Among the entries, find the lines with the string "Area" and report them.

● EXERCISE MATERIALS:
^^^^
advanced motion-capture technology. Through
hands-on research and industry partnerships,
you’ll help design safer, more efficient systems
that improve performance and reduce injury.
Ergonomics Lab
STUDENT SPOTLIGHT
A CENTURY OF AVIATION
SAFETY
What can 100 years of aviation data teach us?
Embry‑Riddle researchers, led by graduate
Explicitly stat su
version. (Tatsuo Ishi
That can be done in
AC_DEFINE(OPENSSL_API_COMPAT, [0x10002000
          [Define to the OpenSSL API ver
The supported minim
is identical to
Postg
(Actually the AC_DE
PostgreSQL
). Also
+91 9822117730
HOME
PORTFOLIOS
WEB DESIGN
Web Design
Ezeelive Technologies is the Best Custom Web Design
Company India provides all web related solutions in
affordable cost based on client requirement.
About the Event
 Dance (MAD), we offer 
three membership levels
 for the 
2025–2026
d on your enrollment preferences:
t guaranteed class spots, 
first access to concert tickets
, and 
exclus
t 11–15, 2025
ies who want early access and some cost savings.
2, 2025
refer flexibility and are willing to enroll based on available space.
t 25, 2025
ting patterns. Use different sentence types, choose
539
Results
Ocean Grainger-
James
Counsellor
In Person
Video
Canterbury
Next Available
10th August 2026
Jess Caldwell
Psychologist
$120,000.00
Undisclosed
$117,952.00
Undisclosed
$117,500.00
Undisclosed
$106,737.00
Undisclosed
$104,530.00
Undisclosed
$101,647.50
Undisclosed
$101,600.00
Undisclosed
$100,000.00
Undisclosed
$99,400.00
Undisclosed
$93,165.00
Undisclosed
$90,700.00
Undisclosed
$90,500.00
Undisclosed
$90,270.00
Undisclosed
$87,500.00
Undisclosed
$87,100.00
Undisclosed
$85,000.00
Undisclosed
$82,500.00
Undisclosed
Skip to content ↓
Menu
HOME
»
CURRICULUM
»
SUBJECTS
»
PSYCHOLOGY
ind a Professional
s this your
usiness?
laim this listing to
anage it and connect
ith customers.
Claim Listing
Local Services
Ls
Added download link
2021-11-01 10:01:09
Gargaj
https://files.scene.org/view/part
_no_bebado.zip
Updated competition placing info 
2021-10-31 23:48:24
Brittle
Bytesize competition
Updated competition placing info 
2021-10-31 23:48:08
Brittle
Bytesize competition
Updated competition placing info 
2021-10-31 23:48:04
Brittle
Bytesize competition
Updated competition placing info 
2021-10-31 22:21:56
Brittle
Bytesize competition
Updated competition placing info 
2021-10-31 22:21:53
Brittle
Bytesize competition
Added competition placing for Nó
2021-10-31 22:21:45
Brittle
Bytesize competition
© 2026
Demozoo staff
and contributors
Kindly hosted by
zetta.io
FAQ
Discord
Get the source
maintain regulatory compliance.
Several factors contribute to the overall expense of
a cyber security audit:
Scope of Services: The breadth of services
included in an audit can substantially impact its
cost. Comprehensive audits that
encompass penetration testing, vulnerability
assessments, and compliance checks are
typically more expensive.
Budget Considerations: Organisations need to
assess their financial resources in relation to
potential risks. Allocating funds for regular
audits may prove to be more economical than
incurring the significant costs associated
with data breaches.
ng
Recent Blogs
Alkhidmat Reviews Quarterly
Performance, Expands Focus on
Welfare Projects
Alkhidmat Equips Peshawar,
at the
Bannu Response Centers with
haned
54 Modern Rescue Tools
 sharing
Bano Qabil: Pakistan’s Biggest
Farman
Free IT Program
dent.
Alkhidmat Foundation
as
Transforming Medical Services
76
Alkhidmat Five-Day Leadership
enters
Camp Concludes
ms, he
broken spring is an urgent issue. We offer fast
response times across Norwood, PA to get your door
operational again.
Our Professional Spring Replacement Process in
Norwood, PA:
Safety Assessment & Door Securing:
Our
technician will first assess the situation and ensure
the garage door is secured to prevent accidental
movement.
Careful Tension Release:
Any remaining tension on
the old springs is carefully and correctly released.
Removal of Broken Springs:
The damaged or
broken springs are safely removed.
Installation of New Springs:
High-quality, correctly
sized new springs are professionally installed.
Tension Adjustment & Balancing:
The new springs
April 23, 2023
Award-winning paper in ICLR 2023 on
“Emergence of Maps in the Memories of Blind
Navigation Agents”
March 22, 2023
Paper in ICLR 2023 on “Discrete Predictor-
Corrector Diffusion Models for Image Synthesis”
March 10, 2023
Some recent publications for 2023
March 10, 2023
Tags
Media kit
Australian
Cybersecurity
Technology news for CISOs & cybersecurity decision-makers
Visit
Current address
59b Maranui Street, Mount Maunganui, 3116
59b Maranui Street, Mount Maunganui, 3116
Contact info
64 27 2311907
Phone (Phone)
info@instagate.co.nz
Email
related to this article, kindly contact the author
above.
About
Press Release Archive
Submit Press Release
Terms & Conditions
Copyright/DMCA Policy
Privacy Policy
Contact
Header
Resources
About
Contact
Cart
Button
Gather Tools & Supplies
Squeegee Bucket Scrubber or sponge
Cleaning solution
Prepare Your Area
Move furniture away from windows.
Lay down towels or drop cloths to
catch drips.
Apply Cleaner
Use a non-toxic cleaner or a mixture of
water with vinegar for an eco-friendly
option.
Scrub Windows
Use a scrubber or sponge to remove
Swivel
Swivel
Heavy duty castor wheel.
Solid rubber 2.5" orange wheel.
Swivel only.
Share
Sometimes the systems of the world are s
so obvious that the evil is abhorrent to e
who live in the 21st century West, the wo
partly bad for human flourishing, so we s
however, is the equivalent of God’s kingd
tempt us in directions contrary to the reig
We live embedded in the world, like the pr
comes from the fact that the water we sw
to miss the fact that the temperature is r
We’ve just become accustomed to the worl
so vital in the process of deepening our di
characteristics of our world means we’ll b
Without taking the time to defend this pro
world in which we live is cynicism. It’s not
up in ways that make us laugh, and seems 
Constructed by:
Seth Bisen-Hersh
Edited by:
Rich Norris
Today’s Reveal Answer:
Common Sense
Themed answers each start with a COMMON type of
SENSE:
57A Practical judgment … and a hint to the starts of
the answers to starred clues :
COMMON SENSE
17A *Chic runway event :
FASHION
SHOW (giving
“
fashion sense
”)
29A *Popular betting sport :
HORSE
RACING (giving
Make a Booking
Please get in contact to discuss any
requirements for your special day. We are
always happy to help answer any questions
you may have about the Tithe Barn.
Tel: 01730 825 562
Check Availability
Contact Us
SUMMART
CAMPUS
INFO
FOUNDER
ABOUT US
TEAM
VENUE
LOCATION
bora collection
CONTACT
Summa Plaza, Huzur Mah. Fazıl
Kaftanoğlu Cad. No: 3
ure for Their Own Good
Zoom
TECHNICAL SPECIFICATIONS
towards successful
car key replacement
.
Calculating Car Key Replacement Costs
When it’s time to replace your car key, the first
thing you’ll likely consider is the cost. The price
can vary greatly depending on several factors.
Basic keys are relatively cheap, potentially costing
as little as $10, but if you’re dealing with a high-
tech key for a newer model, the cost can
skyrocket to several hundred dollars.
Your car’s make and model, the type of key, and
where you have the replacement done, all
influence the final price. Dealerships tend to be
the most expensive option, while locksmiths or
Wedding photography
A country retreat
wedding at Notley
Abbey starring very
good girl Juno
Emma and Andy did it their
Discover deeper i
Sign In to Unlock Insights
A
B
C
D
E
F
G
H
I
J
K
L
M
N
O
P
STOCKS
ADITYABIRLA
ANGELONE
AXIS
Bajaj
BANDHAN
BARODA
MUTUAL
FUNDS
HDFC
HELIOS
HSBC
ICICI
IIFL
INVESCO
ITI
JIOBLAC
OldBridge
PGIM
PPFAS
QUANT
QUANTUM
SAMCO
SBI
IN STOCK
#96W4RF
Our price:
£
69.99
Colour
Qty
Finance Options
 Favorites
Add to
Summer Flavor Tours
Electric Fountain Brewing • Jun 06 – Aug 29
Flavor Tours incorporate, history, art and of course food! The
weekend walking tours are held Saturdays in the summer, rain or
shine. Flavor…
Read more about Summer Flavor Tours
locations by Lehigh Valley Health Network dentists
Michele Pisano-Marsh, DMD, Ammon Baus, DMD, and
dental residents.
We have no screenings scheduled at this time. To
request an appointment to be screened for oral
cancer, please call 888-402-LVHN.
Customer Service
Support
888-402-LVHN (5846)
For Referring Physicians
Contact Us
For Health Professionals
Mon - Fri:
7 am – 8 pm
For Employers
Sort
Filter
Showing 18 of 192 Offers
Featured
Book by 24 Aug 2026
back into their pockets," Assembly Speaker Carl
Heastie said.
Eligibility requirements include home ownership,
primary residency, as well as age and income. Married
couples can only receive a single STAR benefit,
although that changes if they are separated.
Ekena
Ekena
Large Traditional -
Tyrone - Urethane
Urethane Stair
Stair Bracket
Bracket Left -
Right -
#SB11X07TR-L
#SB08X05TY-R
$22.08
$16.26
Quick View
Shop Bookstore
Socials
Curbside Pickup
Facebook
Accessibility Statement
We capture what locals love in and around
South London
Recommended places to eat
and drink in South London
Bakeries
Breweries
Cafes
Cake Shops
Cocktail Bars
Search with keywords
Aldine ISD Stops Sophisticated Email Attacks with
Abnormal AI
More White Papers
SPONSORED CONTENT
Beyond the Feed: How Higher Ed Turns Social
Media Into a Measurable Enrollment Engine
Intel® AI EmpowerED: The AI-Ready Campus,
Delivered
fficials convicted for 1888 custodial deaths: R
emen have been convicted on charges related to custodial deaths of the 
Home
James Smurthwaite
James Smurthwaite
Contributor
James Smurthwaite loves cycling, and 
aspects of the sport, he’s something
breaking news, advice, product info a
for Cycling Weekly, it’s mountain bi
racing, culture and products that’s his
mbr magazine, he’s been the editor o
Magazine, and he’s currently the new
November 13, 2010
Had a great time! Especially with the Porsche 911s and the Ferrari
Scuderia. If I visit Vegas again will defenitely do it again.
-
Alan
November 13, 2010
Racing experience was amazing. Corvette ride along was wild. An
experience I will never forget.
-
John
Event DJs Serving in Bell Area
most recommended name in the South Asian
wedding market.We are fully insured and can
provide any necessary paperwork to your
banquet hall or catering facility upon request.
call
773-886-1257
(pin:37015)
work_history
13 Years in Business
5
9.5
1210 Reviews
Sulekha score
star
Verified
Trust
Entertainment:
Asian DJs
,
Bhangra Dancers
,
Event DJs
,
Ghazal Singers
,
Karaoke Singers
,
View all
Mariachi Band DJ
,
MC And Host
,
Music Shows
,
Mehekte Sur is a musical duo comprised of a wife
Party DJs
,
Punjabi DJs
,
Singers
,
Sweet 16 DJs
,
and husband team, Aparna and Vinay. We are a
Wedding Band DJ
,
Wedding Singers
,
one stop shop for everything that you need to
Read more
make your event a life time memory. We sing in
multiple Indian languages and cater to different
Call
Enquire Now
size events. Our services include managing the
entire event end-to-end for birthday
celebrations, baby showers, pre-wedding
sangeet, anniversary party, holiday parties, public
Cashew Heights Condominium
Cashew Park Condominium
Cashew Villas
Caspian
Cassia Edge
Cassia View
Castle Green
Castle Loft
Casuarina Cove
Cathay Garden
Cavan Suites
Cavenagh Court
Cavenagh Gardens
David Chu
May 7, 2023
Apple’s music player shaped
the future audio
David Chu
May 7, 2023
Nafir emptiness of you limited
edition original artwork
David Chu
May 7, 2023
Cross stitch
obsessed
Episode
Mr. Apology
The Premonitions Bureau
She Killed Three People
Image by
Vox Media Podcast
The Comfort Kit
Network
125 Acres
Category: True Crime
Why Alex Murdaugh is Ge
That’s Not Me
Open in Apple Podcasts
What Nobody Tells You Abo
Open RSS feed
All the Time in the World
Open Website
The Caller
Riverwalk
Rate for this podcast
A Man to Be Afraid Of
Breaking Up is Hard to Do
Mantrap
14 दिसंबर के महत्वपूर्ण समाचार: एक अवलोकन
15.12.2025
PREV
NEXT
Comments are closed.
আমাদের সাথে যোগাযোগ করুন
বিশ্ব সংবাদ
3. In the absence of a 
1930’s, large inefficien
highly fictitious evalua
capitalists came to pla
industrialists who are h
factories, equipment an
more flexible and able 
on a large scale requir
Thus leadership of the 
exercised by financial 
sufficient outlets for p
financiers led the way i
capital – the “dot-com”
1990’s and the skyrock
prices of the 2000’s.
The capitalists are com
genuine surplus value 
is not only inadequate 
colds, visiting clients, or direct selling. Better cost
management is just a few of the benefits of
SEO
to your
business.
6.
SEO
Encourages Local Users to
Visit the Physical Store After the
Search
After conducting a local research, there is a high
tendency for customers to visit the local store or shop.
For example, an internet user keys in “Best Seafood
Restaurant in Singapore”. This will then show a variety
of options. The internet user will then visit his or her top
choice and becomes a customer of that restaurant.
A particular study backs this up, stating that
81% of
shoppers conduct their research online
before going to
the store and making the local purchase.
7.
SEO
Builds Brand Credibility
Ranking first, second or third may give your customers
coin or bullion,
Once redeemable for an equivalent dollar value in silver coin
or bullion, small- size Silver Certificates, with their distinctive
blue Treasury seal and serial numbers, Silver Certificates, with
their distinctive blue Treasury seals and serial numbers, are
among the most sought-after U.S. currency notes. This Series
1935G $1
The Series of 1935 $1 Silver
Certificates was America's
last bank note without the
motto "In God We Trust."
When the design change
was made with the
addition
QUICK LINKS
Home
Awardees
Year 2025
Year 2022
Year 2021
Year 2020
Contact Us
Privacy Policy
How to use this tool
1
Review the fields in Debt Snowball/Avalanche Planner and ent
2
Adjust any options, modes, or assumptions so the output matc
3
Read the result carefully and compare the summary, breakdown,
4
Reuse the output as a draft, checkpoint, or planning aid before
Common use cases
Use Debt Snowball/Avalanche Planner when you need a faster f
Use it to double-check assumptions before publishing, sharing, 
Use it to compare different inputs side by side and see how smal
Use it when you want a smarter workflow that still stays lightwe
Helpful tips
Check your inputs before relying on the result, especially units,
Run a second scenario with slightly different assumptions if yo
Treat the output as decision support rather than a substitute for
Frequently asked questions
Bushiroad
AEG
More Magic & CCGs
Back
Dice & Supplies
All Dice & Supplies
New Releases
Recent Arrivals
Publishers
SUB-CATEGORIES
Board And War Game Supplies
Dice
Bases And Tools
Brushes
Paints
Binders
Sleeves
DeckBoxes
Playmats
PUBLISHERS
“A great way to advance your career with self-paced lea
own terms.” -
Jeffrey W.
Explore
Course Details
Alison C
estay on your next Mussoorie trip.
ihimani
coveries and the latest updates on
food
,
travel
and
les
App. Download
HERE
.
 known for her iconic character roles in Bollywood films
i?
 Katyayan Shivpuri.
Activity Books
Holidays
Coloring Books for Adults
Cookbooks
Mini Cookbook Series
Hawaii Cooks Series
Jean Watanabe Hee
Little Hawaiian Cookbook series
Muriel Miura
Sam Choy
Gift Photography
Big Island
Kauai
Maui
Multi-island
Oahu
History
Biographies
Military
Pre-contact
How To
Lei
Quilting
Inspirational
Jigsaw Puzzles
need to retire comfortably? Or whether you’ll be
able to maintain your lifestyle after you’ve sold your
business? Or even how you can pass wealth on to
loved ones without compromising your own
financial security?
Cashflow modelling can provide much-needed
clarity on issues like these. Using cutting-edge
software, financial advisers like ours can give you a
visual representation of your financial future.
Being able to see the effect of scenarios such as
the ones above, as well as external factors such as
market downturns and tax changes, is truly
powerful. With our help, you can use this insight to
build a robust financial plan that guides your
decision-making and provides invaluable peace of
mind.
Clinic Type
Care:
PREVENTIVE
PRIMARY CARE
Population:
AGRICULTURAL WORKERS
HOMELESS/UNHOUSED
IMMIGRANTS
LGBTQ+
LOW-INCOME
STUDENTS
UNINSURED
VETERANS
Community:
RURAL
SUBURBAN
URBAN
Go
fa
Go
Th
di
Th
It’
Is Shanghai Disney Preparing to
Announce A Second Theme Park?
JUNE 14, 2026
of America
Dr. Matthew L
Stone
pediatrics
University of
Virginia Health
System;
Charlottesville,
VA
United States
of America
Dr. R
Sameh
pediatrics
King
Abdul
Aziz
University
^^^^
● TASK SOLUTION:
Prepare Your Area
Event DJs Serving in Bell Area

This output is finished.